We awoke in the dark of the night at the Pretoriuskop Rest Camp to the clap of thunder which rolled and rolled across the open brushveld.  Several more rounds of thunder occurred, then the soft patter of rain on the rondewel’s thatched roof.  We were up and ready for our 5:30 a.m. game drive, as a light drizzle continued into the dawn.  “This is good… The animals will be moving around more because it is cold,” our guide assured us.  Not only were we the first out when the gates were unlocked, but by ourselves.  Humans must think rain is a reason to stay inside. Today was a day of abundance in the park.  The rain continued for a few hours in the morning, and the animals were congregated in larger groups.

Rain.  Water.  All earthly life starts with water.  Water sets the plants to growing, which provides the beginning of the food chain.  Insects, grazers and browsers consume the plants.  Predators consume them.  Scavengers clean up the mess.  And, decomposers return the final bits to soil.  Regions uninhabited by people preform this cycle without restriction or regulation.  Our suburban and urban environments are nearly devoid of this process.  Our parks allow nature to carry on eons of activity within their boundaries.  In  a park the size of Kruger National Park, the scale seems immense from the passenger seat of a vehicle.  Except for small, fenced rest camps and the criss-crossing of paved and dirt roads, the animals have their run.  The private game reserves that boarder the park add to the acreage which is available.

Along the first road that we traveled, we soon came upon a herd of buffalo.  Most were bedded down along the road.  Over the last couple of days, when we came across buffalo, we would see half a dozen to ten at a time.  Today, I lost count after a couple of dozen.  Their range extended deeper into the brush than I could see. I would not be surprised if we did not pass over a hundred buffalo, lying watching us.  This was our observation throughout the day.  Most of the animals which we viewed were in larger groups than on previous days.

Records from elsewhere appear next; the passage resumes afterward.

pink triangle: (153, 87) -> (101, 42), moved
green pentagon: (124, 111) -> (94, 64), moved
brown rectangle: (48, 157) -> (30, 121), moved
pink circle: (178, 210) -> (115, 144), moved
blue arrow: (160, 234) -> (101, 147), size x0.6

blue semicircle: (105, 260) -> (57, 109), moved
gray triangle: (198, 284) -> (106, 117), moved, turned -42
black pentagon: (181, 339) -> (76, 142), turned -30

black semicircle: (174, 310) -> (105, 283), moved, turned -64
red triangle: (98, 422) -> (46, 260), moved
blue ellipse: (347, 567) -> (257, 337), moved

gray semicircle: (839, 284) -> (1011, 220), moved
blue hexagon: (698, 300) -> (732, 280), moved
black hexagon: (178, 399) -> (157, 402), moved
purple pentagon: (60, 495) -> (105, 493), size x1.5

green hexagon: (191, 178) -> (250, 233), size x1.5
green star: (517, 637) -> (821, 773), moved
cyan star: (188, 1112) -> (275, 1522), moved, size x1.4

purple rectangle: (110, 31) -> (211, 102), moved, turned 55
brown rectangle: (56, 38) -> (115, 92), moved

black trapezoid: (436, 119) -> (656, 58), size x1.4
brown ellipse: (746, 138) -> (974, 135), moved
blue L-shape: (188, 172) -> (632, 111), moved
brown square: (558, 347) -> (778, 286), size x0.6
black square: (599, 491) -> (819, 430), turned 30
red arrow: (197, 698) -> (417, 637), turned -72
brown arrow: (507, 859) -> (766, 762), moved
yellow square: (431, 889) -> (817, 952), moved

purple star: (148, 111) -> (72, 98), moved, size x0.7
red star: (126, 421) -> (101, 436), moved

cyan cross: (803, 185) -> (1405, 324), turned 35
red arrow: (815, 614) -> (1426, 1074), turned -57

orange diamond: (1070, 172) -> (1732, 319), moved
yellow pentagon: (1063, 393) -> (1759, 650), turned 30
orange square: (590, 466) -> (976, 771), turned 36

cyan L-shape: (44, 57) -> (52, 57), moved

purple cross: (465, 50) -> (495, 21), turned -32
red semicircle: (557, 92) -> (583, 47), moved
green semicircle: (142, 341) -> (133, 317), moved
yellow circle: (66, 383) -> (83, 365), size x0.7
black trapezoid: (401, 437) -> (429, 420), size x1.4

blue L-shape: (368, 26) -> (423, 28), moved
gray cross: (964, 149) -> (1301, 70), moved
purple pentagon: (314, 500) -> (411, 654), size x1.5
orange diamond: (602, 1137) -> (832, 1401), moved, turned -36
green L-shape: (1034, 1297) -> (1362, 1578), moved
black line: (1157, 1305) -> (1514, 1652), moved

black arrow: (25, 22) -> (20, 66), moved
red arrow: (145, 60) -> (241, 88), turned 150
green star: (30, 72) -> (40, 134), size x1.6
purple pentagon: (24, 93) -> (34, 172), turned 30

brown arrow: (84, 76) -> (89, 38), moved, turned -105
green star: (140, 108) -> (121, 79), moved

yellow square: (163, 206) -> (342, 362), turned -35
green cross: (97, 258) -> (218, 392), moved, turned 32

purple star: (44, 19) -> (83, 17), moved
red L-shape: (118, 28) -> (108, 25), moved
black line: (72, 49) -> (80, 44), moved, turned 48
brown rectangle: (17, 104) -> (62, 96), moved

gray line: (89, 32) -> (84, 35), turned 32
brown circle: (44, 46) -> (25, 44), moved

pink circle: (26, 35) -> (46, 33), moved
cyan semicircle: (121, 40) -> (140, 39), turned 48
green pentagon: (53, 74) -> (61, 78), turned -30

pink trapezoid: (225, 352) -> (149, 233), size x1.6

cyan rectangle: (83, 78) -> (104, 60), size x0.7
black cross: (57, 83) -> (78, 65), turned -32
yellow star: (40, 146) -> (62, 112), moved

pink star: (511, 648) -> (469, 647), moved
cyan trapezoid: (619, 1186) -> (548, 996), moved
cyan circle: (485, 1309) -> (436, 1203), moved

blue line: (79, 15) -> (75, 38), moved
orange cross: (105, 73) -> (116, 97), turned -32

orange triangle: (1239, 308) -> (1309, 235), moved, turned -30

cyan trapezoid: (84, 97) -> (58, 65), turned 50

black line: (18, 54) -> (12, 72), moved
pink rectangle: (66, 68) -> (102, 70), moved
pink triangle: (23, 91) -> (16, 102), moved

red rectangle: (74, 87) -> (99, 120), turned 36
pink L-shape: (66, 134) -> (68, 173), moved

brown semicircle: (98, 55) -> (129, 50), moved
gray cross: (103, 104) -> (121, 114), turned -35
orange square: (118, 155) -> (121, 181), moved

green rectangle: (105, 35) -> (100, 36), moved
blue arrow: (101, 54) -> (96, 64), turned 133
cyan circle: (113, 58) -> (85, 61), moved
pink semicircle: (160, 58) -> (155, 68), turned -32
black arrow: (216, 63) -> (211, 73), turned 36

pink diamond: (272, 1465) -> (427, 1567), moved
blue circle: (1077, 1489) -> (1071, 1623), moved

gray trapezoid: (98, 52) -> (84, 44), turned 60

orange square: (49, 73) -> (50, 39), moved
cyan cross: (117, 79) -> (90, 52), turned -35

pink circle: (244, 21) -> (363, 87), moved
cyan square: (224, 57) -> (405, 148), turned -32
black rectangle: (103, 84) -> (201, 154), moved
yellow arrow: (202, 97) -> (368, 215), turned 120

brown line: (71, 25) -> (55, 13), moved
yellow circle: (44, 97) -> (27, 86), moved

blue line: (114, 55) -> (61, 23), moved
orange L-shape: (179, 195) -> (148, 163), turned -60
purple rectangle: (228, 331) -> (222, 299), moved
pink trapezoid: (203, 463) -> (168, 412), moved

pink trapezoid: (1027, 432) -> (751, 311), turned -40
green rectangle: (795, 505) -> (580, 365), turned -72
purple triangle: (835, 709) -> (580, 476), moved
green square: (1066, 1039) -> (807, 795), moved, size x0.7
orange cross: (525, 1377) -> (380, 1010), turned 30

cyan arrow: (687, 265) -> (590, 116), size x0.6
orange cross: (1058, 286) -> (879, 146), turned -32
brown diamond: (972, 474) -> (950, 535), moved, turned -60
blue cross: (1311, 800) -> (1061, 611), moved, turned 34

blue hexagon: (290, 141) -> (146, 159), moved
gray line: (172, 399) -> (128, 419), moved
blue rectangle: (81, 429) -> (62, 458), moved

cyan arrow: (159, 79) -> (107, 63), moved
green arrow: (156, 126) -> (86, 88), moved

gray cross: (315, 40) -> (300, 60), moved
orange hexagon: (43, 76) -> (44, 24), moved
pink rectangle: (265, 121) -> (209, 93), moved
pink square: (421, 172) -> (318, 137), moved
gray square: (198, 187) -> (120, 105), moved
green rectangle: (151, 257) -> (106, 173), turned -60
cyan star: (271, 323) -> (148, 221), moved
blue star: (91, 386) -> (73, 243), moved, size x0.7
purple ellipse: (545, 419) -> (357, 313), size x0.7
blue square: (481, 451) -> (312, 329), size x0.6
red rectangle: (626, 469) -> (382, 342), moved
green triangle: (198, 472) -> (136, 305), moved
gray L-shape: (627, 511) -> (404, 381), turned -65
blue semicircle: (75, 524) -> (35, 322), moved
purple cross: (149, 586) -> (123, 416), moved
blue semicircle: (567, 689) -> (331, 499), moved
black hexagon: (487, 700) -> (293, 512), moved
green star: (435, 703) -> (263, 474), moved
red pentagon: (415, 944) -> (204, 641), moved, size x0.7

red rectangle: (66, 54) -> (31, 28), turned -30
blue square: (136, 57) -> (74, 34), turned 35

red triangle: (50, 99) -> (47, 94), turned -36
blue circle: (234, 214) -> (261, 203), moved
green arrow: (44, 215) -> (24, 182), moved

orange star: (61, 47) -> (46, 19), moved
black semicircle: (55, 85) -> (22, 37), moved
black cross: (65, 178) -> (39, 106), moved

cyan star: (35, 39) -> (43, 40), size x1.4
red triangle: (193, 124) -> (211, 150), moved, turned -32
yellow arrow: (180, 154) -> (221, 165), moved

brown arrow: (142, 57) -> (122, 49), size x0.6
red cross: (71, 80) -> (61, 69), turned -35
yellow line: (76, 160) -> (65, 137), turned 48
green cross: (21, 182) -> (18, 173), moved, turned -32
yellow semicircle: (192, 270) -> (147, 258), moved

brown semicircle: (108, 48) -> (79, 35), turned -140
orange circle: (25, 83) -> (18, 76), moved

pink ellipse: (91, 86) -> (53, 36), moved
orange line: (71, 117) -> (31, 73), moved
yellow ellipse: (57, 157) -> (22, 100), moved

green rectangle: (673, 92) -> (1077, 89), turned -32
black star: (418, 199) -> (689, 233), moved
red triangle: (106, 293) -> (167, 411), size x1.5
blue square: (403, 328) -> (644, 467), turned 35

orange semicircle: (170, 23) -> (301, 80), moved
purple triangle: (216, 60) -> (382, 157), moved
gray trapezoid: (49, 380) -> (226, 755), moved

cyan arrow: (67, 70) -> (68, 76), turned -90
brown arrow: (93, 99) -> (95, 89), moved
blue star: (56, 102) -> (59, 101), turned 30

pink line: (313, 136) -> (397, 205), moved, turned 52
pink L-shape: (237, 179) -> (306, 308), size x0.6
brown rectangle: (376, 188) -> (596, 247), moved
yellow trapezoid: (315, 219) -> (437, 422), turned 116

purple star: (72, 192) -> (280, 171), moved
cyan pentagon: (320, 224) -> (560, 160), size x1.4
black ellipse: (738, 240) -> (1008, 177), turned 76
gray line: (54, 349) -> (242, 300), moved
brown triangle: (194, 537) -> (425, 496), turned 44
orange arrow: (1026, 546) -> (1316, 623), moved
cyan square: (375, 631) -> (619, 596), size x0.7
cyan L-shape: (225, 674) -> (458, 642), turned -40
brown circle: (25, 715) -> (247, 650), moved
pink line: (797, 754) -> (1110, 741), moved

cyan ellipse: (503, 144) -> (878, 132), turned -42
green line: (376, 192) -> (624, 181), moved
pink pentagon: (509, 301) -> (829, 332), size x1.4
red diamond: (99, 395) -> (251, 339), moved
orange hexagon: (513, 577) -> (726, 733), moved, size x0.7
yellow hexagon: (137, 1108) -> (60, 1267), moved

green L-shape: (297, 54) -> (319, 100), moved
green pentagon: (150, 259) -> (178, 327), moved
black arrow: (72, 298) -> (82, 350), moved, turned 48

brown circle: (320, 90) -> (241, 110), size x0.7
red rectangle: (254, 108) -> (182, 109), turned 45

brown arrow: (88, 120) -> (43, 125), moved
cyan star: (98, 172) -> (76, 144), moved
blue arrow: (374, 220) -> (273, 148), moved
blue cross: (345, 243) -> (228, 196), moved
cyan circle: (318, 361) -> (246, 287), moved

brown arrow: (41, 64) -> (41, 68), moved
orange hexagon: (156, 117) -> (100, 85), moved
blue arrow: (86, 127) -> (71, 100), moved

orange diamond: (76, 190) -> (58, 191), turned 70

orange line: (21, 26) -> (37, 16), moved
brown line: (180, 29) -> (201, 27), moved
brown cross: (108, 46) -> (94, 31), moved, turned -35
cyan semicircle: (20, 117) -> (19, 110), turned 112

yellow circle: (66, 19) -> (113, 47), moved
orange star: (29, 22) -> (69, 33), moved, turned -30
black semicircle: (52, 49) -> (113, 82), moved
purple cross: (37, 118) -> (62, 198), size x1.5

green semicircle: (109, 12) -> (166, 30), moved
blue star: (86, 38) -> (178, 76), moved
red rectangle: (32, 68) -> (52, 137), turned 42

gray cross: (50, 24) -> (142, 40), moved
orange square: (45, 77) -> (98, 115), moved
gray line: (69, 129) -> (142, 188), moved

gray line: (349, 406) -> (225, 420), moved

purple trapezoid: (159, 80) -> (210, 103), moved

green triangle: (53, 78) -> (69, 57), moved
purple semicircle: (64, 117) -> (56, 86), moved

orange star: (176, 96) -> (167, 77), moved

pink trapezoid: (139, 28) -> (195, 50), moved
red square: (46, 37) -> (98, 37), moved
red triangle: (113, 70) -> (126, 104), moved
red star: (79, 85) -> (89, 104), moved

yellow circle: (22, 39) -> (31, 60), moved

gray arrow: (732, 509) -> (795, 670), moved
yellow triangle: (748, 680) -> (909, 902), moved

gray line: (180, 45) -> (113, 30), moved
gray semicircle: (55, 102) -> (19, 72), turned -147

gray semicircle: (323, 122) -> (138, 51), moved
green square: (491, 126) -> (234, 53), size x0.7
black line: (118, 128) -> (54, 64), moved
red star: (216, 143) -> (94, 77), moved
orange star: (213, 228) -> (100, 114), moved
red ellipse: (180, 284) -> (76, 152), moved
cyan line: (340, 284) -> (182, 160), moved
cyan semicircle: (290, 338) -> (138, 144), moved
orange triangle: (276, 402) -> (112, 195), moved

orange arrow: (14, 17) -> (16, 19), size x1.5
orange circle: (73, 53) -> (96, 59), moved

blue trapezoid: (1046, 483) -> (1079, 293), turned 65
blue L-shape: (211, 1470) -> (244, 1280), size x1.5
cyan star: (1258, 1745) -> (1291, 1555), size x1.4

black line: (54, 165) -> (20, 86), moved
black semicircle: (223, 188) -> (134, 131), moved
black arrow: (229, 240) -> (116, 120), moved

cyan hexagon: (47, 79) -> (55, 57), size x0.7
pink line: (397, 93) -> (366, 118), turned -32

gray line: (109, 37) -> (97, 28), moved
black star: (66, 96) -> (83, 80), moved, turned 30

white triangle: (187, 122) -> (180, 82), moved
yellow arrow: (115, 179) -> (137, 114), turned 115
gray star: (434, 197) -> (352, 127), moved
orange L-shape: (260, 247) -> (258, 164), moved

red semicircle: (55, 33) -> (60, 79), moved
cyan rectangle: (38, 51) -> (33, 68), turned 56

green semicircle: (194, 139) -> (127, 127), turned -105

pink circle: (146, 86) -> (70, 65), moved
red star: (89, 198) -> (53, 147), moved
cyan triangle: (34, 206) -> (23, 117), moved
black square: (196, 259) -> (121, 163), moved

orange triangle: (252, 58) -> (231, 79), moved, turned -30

We passed groups of impalas frequently.  Again dozens upon dozens on both sides of the road.  Sometimes they were eating.  Other times bedded down and resting.  Other time playing dominance games with young rams butting heads and locking horns.

We passed a family of rhinoceros, stretched out among the grass, protecting the young.

We came across several packs of elephants.  Again the largest stood between us and the younger calves.  The up-and-coming bulls stepped out toward the road to challenge vehicles that came too close.

We spent a couple of hours at a bird blind watching various song and water birds build and tend to nests.

All this abundance is not idyllic though.  Most of the wild animals and birds are migratory or have large territories.  Park boundaries do not necessarily correspond with the habitats in which they used to live.  For birds which might migrate to Europe or Asia, they are as dependent on those regions providing them suitable places to live as to this region.  For mammals which would have previously moved about the southern parts of the African continent, fences force them to stay within a region which can sustain only so many families and herds.  Additionally, should they leave the park, they would most likely disrupt the farms and orchards that fill the landscape and economies in the rural areas.  Elephants like citrus groves.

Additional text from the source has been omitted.